Model-independent determination of the dipole response of $^{66}$Zn using quasi-monoenergetic and linearly-polarized photon beams

TL;DR

This study measures the photoresponse of $^{66}$Zn using polarized photon beams to determine dipole strengths and cross sections, providing more accurate data than previous bremsstrahlung-based experiments.

Contribution

The paper presents a model-independent method to determine the dipole response of $^{66}$Zn using quasi-monoenergetic, polarized photon beams, improving accuracy over prior bremsstrahlung-based measurements.

Findings

Lower photoabsorption cross sections compared to previous bremsstrahlung experiments.

Disentangled electric and magnetic dipole contributions.

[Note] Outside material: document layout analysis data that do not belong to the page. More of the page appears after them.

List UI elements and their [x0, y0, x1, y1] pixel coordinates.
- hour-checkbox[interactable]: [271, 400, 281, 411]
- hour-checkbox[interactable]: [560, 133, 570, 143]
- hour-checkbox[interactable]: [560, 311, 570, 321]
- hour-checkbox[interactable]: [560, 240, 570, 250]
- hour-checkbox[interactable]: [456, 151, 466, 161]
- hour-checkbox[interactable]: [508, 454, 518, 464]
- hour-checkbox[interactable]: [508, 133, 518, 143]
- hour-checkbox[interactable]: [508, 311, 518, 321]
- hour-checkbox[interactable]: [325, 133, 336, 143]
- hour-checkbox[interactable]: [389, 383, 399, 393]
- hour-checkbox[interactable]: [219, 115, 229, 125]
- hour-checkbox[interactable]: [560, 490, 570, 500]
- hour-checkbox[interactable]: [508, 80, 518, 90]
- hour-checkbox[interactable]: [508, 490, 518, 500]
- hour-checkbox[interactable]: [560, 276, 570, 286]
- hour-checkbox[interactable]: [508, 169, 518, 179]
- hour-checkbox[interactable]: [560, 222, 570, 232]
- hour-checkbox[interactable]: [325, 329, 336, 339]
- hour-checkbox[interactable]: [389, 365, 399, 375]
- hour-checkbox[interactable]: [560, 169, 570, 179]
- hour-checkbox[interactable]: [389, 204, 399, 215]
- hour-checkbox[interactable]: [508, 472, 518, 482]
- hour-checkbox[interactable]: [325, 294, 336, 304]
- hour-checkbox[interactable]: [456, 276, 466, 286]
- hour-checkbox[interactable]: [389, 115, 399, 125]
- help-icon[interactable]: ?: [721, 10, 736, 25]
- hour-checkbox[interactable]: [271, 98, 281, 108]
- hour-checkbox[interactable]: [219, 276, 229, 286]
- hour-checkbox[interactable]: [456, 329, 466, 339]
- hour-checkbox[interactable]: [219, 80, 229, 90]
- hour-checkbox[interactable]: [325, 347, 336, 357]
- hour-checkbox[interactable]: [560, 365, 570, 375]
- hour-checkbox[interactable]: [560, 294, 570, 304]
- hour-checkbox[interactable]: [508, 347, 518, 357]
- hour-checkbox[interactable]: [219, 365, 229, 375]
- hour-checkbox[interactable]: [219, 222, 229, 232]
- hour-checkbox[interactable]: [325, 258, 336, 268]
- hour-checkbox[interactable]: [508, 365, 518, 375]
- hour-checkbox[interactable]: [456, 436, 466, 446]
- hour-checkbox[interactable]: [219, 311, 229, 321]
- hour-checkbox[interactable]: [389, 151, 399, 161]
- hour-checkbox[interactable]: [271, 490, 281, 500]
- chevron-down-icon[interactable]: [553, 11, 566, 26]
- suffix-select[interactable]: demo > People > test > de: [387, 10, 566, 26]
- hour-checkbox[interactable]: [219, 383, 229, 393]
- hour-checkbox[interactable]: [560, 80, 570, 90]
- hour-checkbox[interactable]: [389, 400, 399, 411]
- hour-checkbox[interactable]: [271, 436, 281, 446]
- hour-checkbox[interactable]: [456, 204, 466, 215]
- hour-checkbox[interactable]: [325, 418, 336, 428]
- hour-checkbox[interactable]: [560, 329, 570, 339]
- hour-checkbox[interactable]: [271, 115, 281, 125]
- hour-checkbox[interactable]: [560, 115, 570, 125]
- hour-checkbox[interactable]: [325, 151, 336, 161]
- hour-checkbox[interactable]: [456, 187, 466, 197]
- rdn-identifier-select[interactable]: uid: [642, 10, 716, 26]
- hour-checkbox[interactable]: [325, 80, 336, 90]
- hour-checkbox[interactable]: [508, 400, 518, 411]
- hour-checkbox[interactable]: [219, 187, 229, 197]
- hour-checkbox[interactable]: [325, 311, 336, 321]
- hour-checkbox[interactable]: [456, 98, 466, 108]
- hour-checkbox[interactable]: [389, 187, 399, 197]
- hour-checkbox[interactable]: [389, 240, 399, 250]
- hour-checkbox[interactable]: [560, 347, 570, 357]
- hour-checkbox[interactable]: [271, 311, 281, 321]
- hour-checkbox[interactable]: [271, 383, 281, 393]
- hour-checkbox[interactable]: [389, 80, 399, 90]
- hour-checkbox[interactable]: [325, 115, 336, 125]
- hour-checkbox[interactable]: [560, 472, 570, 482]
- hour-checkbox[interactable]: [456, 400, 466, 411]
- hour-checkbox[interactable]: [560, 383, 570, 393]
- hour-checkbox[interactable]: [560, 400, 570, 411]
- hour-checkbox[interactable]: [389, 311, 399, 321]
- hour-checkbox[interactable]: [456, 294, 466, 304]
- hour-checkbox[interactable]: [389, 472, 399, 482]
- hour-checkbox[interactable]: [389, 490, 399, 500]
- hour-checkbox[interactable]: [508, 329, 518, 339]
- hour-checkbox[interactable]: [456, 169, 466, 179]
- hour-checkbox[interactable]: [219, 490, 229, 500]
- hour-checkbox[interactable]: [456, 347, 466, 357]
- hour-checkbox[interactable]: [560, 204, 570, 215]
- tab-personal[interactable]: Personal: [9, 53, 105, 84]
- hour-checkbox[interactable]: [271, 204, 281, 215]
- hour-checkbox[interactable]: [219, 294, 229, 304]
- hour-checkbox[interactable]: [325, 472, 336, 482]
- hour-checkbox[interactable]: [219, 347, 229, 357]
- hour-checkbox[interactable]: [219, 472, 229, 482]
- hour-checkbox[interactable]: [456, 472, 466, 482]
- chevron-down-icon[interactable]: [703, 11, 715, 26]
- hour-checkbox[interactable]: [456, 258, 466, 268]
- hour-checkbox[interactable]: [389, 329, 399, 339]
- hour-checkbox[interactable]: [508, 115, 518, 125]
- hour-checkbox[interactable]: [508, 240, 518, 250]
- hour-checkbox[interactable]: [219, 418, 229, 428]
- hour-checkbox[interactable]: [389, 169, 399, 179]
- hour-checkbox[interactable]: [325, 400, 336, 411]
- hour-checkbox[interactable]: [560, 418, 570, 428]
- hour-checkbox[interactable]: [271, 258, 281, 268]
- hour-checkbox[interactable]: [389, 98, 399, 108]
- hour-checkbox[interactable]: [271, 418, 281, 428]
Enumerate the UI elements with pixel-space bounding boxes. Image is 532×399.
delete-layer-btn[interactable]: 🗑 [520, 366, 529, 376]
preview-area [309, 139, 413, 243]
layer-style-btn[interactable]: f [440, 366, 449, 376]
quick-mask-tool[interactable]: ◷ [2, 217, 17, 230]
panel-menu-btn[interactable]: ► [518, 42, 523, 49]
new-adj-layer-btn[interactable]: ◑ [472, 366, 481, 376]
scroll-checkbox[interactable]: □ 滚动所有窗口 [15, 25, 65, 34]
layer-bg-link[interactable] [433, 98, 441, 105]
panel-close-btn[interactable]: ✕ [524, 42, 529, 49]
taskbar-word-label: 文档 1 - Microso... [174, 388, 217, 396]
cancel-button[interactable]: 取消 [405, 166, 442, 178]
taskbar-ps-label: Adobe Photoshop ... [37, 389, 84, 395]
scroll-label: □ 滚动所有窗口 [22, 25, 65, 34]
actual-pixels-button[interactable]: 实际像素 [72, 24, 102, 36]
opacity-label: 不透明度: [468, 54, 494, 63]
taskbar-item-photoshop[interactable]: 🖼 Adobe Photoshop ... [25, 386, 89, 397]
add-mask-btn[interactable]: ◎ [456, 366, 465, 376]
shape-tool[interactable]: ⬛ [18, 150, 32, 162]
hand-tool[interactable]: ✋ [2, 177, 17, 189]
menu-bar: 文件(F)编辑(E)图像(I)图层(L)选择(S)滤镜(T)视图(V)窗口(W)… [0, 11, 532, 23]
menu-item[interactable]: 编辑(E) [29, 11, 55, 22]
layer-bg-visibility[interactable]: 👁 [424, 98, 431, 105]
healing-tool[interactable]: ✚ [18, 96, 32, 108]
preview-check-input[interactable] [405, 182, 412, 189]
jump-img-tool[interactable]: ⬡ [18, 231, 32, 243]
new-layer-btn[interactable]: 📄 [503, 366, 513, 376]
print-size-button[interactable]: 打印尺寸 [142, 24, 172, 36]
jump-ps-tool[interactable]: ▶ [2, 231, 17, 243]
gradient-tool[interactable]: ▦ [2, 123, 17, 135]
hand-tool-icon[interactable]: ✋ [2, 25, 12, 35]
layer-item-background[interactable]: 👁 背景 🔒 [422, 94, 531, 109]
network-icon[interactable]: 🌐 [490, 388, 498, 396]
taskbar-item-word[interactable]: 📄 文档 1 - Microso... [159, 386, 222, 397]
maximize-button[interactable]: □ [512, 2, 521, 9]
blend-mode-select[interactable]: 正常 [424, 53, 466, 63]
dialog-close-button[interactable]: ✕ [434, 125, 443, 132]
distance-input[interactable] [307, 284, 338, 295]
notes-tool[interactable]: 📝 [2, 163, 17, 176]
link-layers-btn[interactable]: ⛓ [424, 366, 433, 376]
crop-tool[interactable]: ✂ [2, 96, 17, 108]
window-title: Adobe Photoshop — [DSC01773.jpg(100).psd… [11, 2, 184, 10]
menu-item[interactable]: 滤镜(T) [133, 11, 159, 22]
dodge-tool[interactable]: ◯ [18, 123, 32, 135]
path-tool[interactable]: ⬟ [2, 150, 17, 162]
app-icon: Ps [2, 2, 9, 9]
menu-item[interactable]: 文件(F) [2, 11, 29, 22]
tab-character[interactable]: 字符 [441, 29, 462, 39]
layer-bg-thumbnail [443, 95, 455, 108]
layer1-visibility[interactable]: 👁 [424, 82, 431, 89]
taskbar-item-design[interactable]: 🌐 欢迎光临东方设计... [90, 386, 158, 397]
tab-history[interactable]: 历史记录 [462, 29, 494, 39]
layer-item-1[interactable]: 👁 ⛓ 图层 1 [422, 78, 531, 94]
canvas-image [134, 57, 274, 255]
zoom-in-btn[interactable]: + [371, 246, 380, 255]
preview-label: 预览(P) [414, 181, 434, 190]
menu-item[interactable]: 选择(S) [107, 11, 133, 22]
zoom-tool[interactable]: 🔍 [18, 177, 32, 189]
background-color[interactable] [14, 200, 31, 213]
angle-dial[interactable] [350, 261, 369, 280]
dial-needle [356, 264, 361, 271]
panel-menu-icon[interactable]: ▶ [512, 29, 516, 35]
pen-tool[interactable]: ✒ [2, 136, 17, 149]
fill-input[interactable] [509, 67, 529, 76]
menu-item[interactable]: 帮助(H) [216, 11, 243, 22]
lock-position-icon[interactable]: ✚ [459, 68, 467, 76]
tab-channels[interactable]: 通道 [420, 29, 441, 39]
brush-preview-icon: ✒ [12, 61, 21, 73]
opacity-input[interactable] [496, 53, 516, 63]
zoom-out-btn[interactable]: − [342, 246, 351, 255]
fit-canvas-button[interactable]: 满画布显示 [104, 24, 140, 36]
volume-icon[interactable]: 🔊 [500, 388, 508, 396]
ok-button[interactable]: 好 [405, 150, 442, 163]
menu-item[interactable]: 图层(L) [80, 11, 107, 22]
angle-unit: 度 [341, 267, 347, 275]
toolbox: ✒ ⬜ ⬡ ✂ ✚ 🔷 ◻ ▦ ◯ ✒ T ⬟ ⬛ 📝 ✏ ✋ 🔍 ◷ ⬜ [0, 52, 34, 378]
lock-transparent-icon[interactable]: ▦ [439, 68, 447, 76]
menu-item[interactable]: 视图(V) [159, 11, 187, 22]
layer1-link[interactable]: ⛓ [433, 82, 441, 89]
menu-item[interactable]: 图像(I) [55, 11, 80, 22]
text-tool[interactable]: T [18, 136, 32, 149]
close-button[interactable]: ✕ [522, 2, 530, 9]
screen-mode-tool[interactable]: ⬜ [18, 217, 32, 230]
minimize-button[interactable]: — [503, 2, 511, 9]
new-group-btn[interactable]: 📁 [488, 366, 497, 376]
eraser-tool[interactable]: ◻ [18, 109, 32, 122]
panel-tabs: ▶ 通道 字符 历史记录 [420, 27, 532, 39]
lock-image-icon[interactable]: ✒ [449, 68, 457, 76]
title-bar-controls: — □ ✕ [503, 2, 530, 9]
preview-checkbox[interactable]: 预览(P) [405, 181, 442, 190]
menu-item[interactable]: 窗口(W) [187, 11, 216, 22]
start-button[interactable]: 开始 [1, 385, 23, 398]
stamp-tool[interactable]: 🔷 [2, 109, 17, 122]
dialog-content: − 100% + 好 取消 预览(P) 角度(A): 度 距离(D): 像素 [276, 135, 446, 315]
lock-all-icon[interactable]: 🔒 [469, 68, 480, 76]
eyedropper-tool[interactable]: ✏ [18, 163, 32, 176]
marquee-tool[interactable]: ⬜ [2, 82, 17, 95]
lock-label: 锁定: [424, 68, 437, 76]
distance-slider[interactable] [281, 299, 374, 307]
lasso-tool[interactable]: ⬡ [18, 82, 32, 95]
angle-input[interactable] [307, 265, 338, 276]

More accurate ground-state branching ratios.

Abstract

[Background] Photon strength functions are an important ingredient in calculations relevant for the nucleosynthesis of heavy elements. The relation to the photoabsorption cross section allows to experimentally constrain photon strength functions by investigating the photo-response of atomic nuclei. [Purpose] We determine the photoresponse of $^{66}$Zn in the energy region of 5.6 MeV to 9.9 MeV and analyze the contribution of the "elastic" decay channel back to the ground state. In addition, for the elastic channel electric and magnetic dipole transitions were separated. [Methods] Nuclear resonance fluorescence experiments were performed using a linearly-polarized quasi-monoenergetic photon beam at the High Intensity $\gamma$-ray Source. Photon beam energies from 5.6 to 9.9 MeV with an energy spread of about 3% were selected in steps of 200-300 keV. Two High Purity Germanium detectors were used for the subsequent $\gamma$-ray spectroscopy. [Results] Full photoabsorption cross sections are extracted from the data making use of the monoenergetic character of the photon beam. For the ground-state decay channel, the average contribution of electric and magnetic dipole strengths is disentangled. The average branching ratio back to the ground state is determined as well. [Conclusions] The new results indicate lower cross sections when compared to the values extracted from a former experiment using bremsstrahlung on $^{66}$Zn. In the latter, the average branching ratio to the ground state is estimated from statistical-model calculations in order to analyze the data. Corresponding estimates from statistical-model calculations underestimate this branching ratio compared to the values extracted from the present analysis, which would partly explain the high cross sections determined from the bremsstrahlung data.